[Python-ideas] Rehabilating reduce (as "fold")

Joshua Landau joshua at landau.ws
Fri Jul 12 13:58:13 CEST 2013


On 12 July 2013 11:36, Haoyi Li <haoyi.sg at gmail.com> wrote:
> I'd be all for increasing usage of fold and reduce, and higher order
> combinators in general, but wasn't it always a somewhat philosophical issue
> that kept lambdas intentionally verbose/crippled and discouraged usage of
> Higher-Order-Functions when direct imperative code (i.e. loops) works? I've
> always felt reduce() being banished was but a small facet of this overall
> philosophy, and not so much because it was individually difficult to use.
>
>> data = fold("+=", [], iterables)
>
> Seems like a terrible hack to me =( it brings back memories of my PHP days
> where "first class functions" meant you passed in the functions name as a
> string which got concatted-around and eval-ed. We all laughed at how badly
> they designed the language to have it end up like that.

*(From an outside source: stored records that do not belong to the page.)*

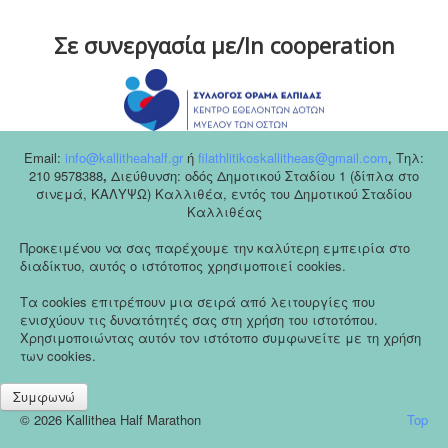
Σε συνεργασία με/In cooperation
Email:
info@kallitheahalf.gr
ή
filathlitikoskallitheas@gmail.com
,
Tηλ:
210 9578388
,
Διεύθυνση: οδός Δημοτικού Σταδίου 1 (δίπλα στο
σινεμά, ΚΑΛΥΨΩ) Καλλιθέα, εντός του Δημοτικού Σταδίου
Καλλιθέας
Προκειμένου να σας παρέχουμε την καλύτερη εμπειρία στο
διαδίκτυο, αυτός ο ιστότοπος χρησιμοποιεί cookies.
Τα cookies επιτρέπουν μια σειρά από λειτουργίες που
ενισχύουν τις δυνατότητές σας στη χρήση του ιστοτόπου.
Χρησιμοποιώντας αυτόν τον ιστότοπο συμφωνείτε με τη χρήση
των cookies.
Συμφωνώ
© 2026 Kallithea Half Marathon
Top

Naturally, it is the
> path of least resistance, since it could be implemented with existing
> language features (i.e. `eval`, which can implement anything really) but it
> would leave a sour taste in my mouth every time i use it.
>
> I would much prefer the somewhat-more-difficult route of modifying the
> parser to let `a += b` be an expression, and then you could write
>
> data = fold(lambda a, b: a += b, [], iterables)
>
> or even groovy/scala/mathematica style
>
> data = fold(_ += _, [], iterables)
>
> Which is a lot further (implementation wise) from where we are now, and 2
> characters more verbose, but it would be far more generally usable than a
> one-off "let's pass in operators as strings and concat/eval them" rule.